**** Records provided

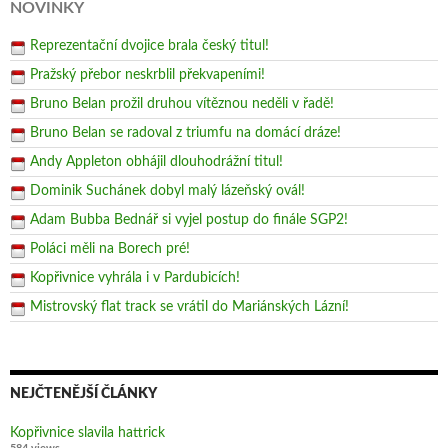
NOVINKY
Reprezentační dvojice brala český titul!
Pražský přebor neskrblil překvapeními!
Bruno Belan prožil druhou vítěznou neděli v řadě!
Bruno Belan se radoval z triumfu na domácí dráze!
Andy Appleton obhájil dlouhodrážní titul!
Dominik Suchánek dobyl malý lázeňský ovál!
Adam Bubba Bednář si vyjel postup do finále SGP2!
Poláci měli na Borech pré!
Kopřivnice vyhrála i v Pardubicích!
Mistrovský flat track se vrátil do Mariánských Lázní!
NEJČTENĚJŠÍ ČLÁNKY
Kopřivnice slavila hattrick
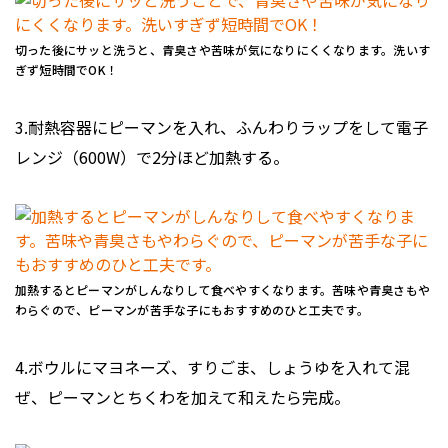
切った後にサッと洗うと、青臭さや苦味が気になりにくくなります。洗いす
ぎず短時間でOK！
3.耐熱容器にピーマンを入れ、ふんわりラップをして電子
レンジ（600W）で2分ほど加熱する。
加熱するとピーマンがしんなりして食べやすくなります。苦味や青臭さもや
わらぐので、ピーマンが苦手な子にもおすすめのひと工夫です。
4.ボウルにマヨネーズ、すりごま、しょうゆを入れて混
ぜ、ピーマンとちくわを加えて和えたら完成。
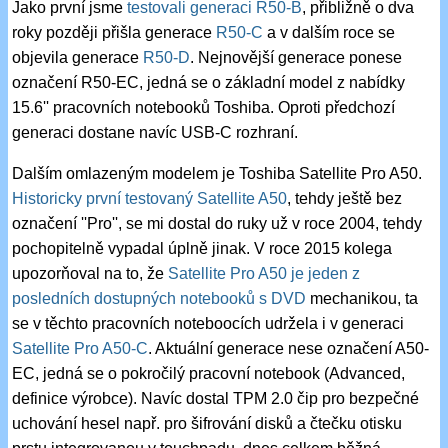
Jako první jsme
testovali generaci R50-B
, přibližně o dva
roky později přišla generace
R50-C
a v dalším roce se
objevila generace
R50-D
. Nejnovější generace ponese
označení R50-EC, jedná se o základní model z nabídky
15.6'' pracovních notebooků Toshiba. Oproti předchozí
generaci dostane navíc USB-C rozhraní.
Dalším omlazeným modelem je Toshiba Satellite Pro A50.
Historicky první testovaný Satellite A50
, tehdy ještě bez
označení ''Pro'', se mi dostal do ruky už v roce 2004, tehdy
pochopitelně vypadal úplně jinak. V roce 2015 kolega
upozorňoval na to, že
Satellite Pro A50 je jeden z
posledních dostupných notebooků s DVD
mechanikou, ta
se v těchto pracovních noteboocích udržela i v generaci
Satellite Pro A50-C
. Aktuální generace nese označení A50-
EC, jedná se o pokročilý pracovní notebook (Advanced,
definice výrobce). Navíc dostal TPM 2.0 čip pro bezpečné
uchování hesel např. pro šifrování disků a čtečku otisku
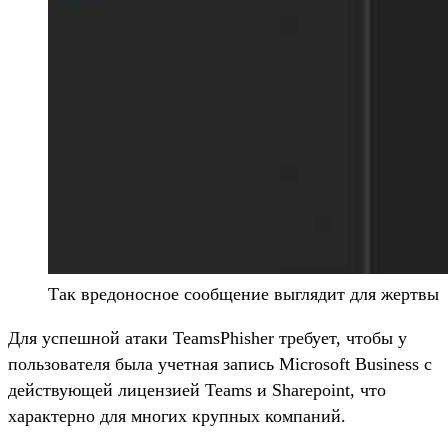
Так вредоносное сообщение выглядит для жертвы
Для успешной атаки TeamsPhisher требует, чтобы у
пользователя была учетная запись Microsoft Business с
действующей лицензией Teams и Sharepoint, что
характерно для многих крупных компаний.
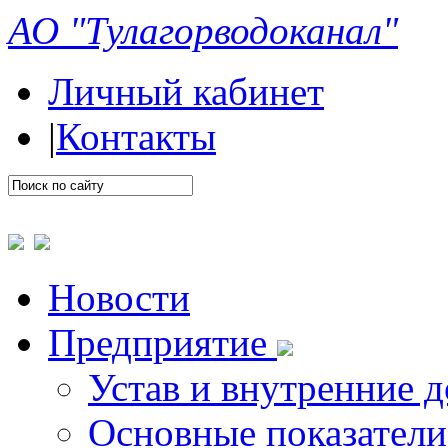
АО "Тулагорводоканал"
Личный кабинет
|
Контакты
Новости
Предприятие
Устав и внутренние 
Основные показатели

********

• Exercise
Your answer should consist of every line from the entries that holds "generace".

• Your solution
roky později přišla generace
objevila generace
. Nejnovější generace ponese
. Aktuální generace nese označení A50-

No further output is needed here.